Currently, only Nextflow pipelines are supported and they must have a GitHub repository. Each pipeline is required to have a nextflow_schema.json file at the top level of the repository, and a schema_input.json file under an assets directory within the repository.

Setup

Configuration

The configuration file to register pipelines is in json format and stored in the config/pipelines/ directory with the name pipelines.json.

This pipelines.json file should be in the format below and can include the following:

  • URL (Required) of the pipeline GitHub repository
  • name (Required) of the pipeline
  • description (Required) of the pipeline
  • versions (Required) of the pipeline that should be available to launch.
    • name: (Required) refers to the -r flag used by nextflow.
    • automatable: (Optional) true or false to specify if the pipeline can be automated.
    • executable: (Optional) true or false to specify if the pipeline is able to be executed.
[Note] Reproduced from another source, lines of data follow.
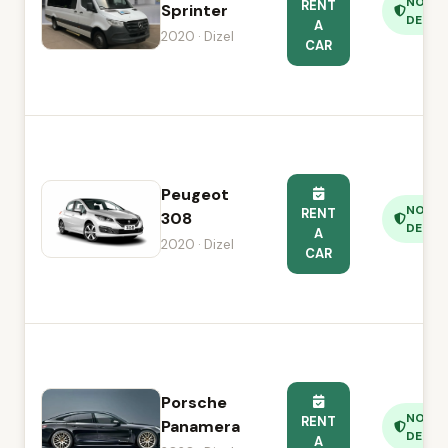
NO
RENT
Sprinter
DEPOS
A
2020 · Dizel
CAR
Peugeot
NO
RENT
308
DEPOS
A
2020 · Dizel
CAR
Porsche
NO
RENT
Panamera
DEPOS
A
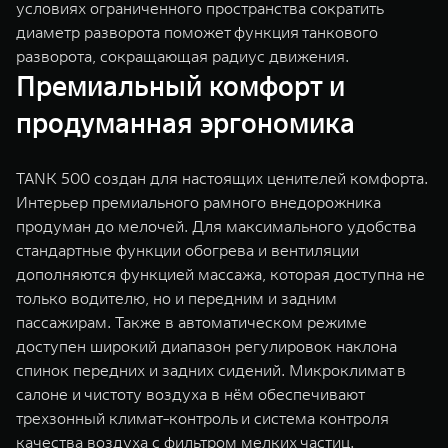
условиях ограниченного пространства сократить
диаметр разворота поможет функция танкового
разворота, сокращающая радиус движения.
Премиальный комфорт и
продуманная эргономика
TANK 500 создан для настоящих ценителей комфорта.
Интерьер премиального рамного внедорожника
продуман до мелочей. Для максимального удобства
стандартные функции обогрева и вентиляции
дополняются функцией массажа, которая доступна не
только водителю, но и передним и задним
пассажирам. Также в автоматическом режиме
доступен широкий диапазон регулировок наклона
спинок передних и задних сидений. Микроклимат в
салоне и чистоту воздуха в нём обеспечивают
трехзонный климат-контроль и система контроля
качества воздуха с фильтром мелких частиц.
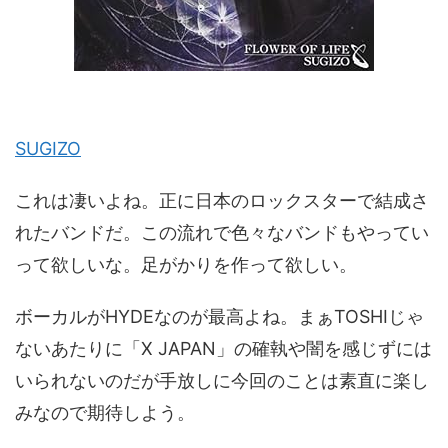
SUGIZO
これは凄いよね。正に日本のロックスターで結成さ
れたバンドだ。この流れで色々なバンドもやってい
って欲しいな。足がかりを作って欲しい。
ボーカルがHYDEなのが最高よね。まぁTOSHIじゃ
ないあたりに「X JAPAN」の確執や闇を感じずには
いられないのだが手放しに今回のことは素直に楽し
みなので期待しよう。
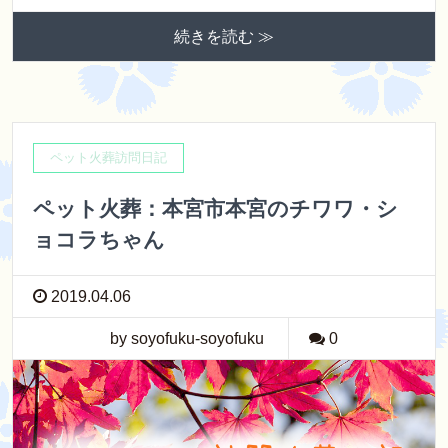
続きを読む ≫
ペット火葬訪問日記
ペット火葬：本宮市本宮のチワワ・シ
ョコラちゃん
2019.04.06
by soyofuku-soyofuku
0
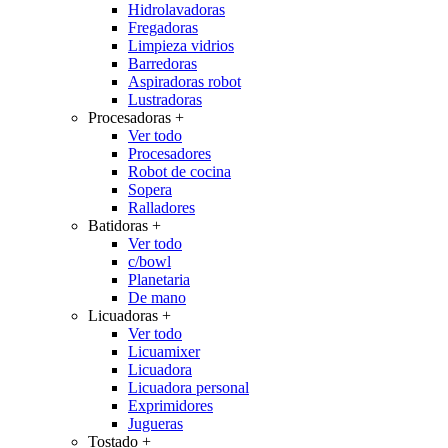
Hidrolavadoras
Fregadoras
Limpieza vidrios
Barredoras
Aspiradoras robot
Lustradoras
Procesadoras
+
Ver todo
Procesadores
Robot de cocina
Sopera
Ralladores
Batidoras
+
Ver todo
c/bowl
Planetaria
De mano
Licuadoras
+
Ver todo
Licuamixer
Licuadora
Licuadora personal
Exprimidores
Jugueras
Tostado
+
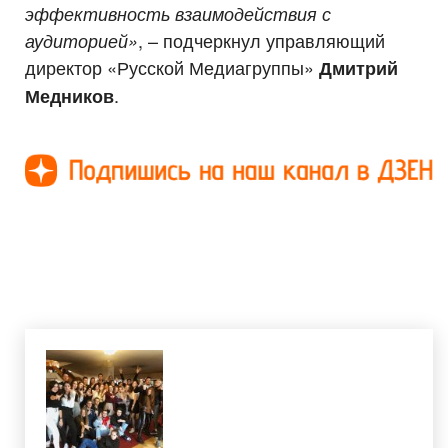
эффективность взаимодействия с
, – подчеркнул управляющий
аудиторией»
директор «Русской Медиагруппы»
Дмитрий
.
Медников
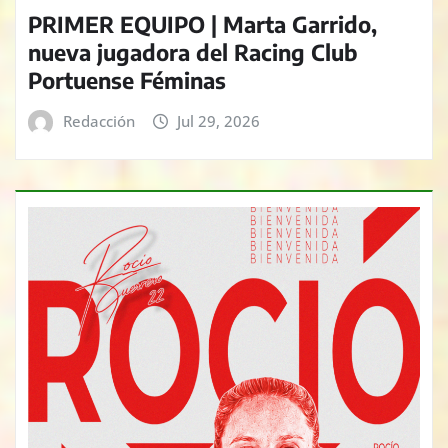
PRIMER EQUIPO | Marta Garrido,
nueva jugadora del Racing Club
Portuense Féminas
Redacción
Jul 29, 2026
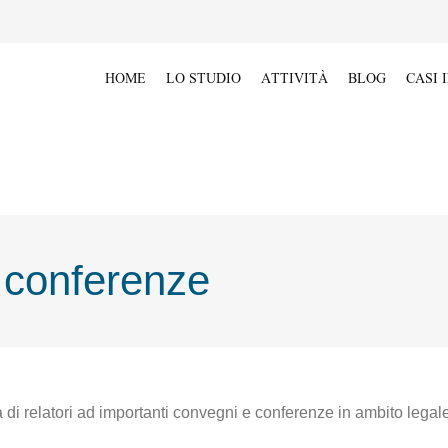
HOME
LO STUDIO
ATTIVITÀ
BLOG
CASI 
 conferenze
 di relatori ad importanti convegni e conferenze in ambito legale, 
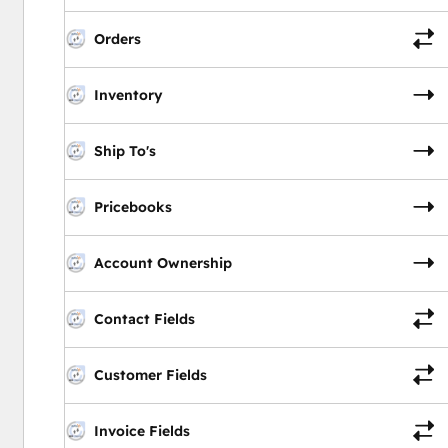
Orders
Inventory
Ship To's
Pricebooks
Account Ownership
Contact Fields
Customer Fields
Invoice Fields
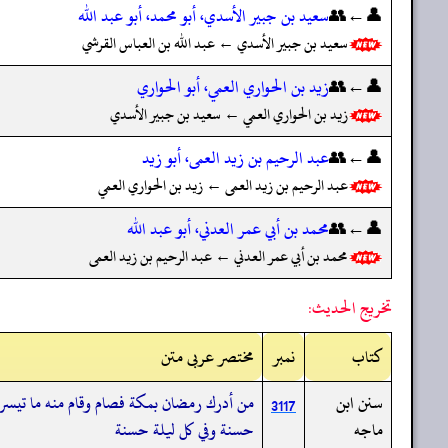
👤←👥
سعيد بن جبير الأسدي، أبو محمد، أبو عبد الله
سعيد بن جبير الأسدي ← عبد الله بن العباس القرشي
👤←👥
زيد بن الحواري العمي، أبو الحواري
زيد بن الحواري العمي ← سعيد بن جبير الأسدي
👤←👥
عبد الرحيم بن زيد العمى، أبو زيد
عبد الرحيم بن زيد العمى ← زيد بن الحواري العمي
👤←👥
محمد بن أبي عمر العدني، أبو عبد الله
محمد بن أبي عمر العدني ← عبد الرحيم بن زيد العمى
تخريج الحديث:
کتاب
نمبر
مختصر عربی متن
سنن ابن
من أدرك رمضان بمكة فصام وقام منه ما تيسر ل
3117
ماجه
حسنة وفي كل ليلة حسنة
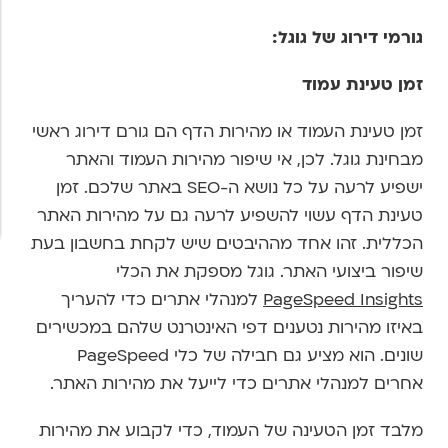
גורמי דירוג של גוגל:
זמן טעינת עמוד
זמן טעינת העמוד או מהירות הדף הם גורם דירוג ראשי
מבחינת גוגל. לכן, אי שיפור מהירות העמוד והאתר
ישפיע לרעה על כל נושא ה-SEO באתר שלכם. זמן
טעינת הדף עשוי להשפיע לרעה גם על מהירות האתר
הכללית. זהו אחד מההיבטים שיש לקחת בחשבון בעת
שיפור ביצועי האתר. גוגל מספקת את הכלי
PageSpeed Insights
למנהלי אתרים כדי להעריך
באיזו מהירות נטענים דפי האינטרנט שלהם במכשירים
שונים. הוא מציע גם חבילה של כלי PageSpeed
אחרים למנהלי אתרים כדי לייעל את מהירות האתר.
מלבד זמן הטעינה של העמוד, כדי לקבוע את מהירות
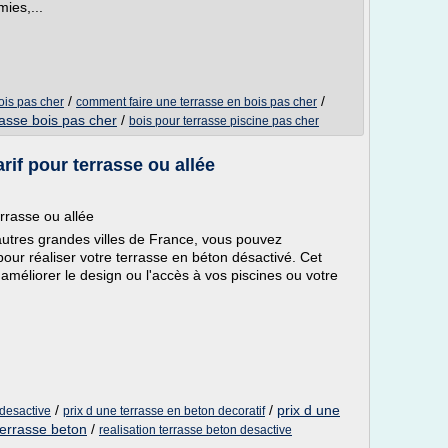
ies,...
/
/
ois pas cher
comment faire une terrasse en bois pas cher
rasse bois pas cher
/
bois pour terrasse piscine pas cher
rif pour terrasse ou allée
errasse ou allée
autres grandes villes de France, vous pouvez
our réaliser votre terrasse en béton désactivé. Cet
méliorer le design ou l'accès à vos piscines ou votre
/
/
prix d une
 desactive
prix d une terrasse en beton decoratif
terrasse beton
/
realisation terrasse beton desactive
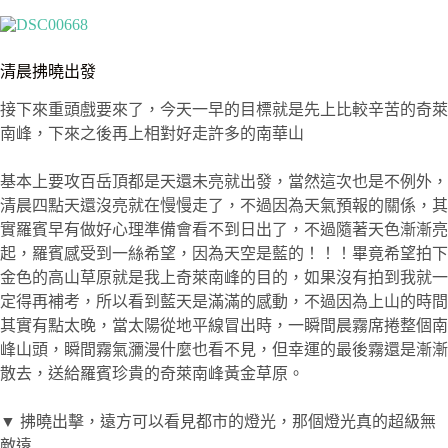
清晨拂曉出發
接下來重頭戲要來了，今天一早的目標就是先上比較辛苦的奇萊
南峰，下來之後再上相對好走許多的南華山
基本上要攻百岳頂都是天還未亮就出發，當然這次也是不例外，
清晨四點天還沒亮就在慢慢走了，不過因為天氣預報的關係，其
實羅賓早有做好心理準備會看不到日出了，不過隨著天色漸漸亮
起，羅賓感受到一絲希望，因為天空是藍的！！！畢竟希望拍下
金色的高山草原就是我上奇萊南峰的目的，如果沒有拍到我就一
定得再補考，所以看到藍天是滿滿的感動，不過因為上山的時間
其實有點太晚，當太陽從地平線冒出時，一瞬間晨霧席捲整個南
峰山頭，瞬間霧氣瀰漫什麼也看不見，但幸運的最後霧還是漸漸
散去，送給羅賓珍貴的奇萊南峰黃金草原。
▼ 拂曉出擊，遠方可以看見都市的燈光，那個燈光真的超級無
敵遠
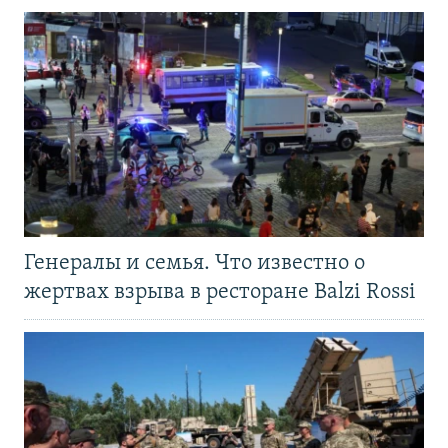
Генералы и семья. Что известно о
жертвах взрыва в ресторане Balzi Rossi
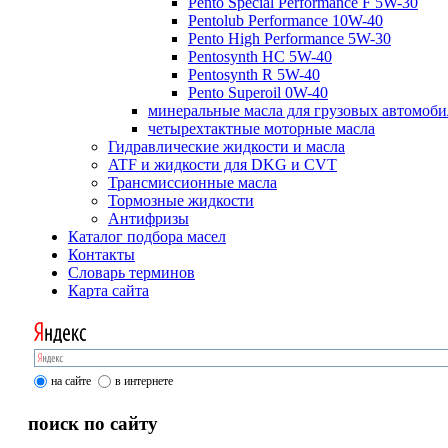
Pento Special Performance F 5W-30
Pentolub Performance 10W-40
Pento High Performance 5W-30
Pentosynth HC 5W-40
Pentosynth R 5W-40
Pento Superoil 0W-40
минеральные масла для грузовых автомоб
четырехтактные моторные масла
Гидравлические жидкости и масла
ATF и жидкости для DKG и CVT
Трансмиссионные масла
Тормозные жидкости
Антифризы
Каталог подбора масел
Контакты
Словарь терминов
Карта сайта
на сайте
в интернете
поиск по сайту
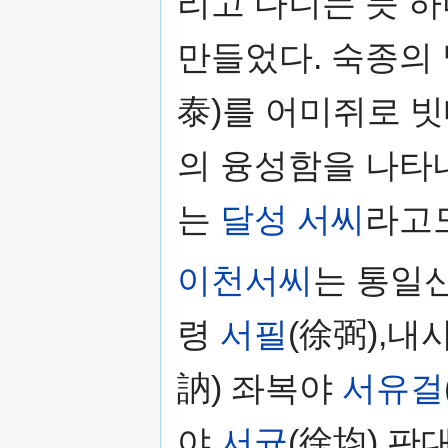
리고 다니는 듯 하
만들었다. 숙종의
泰)를 어미쥐로 
의 융성함을 나타
는
달성 서씨
라고
이천서씨
는 통일
령
서필
(徐弼),내
訥) 좌복야
서유걸
야
서균
(徐均) 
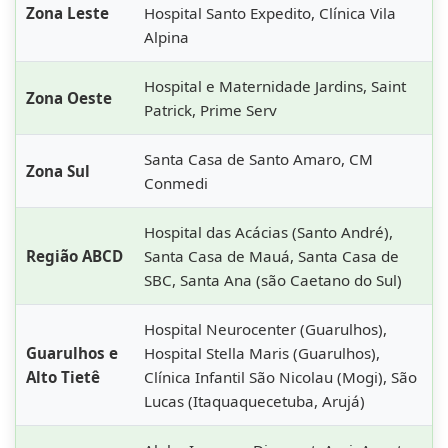
Zona Leste
Hospital Santo Expedito, Clínica Vila
Alpina
Hospital e Maternidade Jardins, Saint
Zona Oeste
Patrick, Prime Serv
Santa Casa de Santo Amaro, CM
Zona Sul
Conmedi
Hospital das Acácias (Santo André),
Região ABCD
Santa Casa de Mauá, Santa Casa de
SBC, Santa Ana (são Caetano do Sul)
Hospital Neurocenter (Guarulhos),
Guarulhos e
Hospital Stella Maris (Guarulhos),
Alto Tietê
Clínica Infantil São Nicolau (Mogi), São
Lucas (Itaquaquecetuba, Arujá)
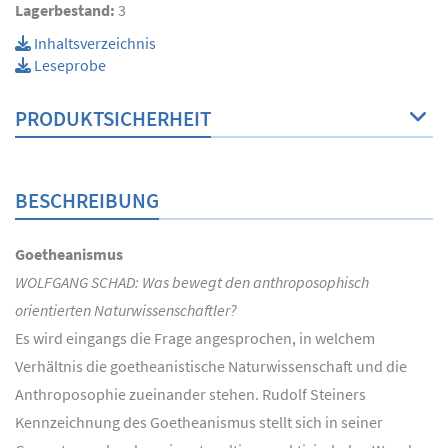
Lagerbestand:
3
Inhaltsverzeichnis
Leseprobe
PRODUKTSICHERHEIT
BESCHREIBUNG
Goetheanismus
WOLFGANG SCHAD: Was bewegt den anthroposophisch
orientierten Naturwissenschaftler?
Es wird eingangs die Frage angesprochen, in welchem
Verhältnis die goetheanistische Naturwissenschaft und die
Anthroposophie zueinander stehen. Rudolf Steiners
Kennzeichnung des Goetheanismus stellt sich in seiner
When set to false, the pipeline will not be listed to the user.
  • overrides (Optional) for the pipeline
  • samplesheet_schema_overrides (Optional) for the pipeline
  • settings
    • min_samples: (Optional) number to specify the minimum number of samples required for analysis by the pipeline
    • max_samples: (Optional) number to specify the maximum number of samples allowed to be analyzed by the pipeline. If a value of -1 is set, this indicates no maximum which effectively disables this setting
    • min_runtime: (Optional) number or string (formula) to specify minimum allowed runtime in seconds for the pipeline
    • max_runtime: (Optional) number or string (formula) to specify maximum allowed runtime in seconds for the pipeline
    • status_check_interval: (Optional) number specifies the time in seconds between status checks sent to WES. Default is 30 seconds.
    • estimated_cost_formula: (Optional) string (formula) specifies the estimated cost in dollars for the analysis

Example

{
"phac-nml/iridanextexample": {
"url": "https://github.com/phac-nml/iridanextexample",
"name": "phac-nml/iridanextexample",
"description": "IRIDA Next Example Pipeline",
"overrides": {
# SEE OVERRIDE SECTION BELOW
},
"versions": [
{
"name": "1.0.2",
"automatable": true,
"executable": true
},
{
"name": "1.0.1",
"automatable": true,
"executable": false
},
{
"name": "1.0.0",
"automatable": false,
"executable": true
}
]
},
"some-other/pipeline": {
...
}
}

Schema Overrides

The Overrides section can be used to change anything within the original nextflow pipeline schema. Anything within the "overrides": {<json data>} will overwrite the original schema with <json data> starting at the highest level.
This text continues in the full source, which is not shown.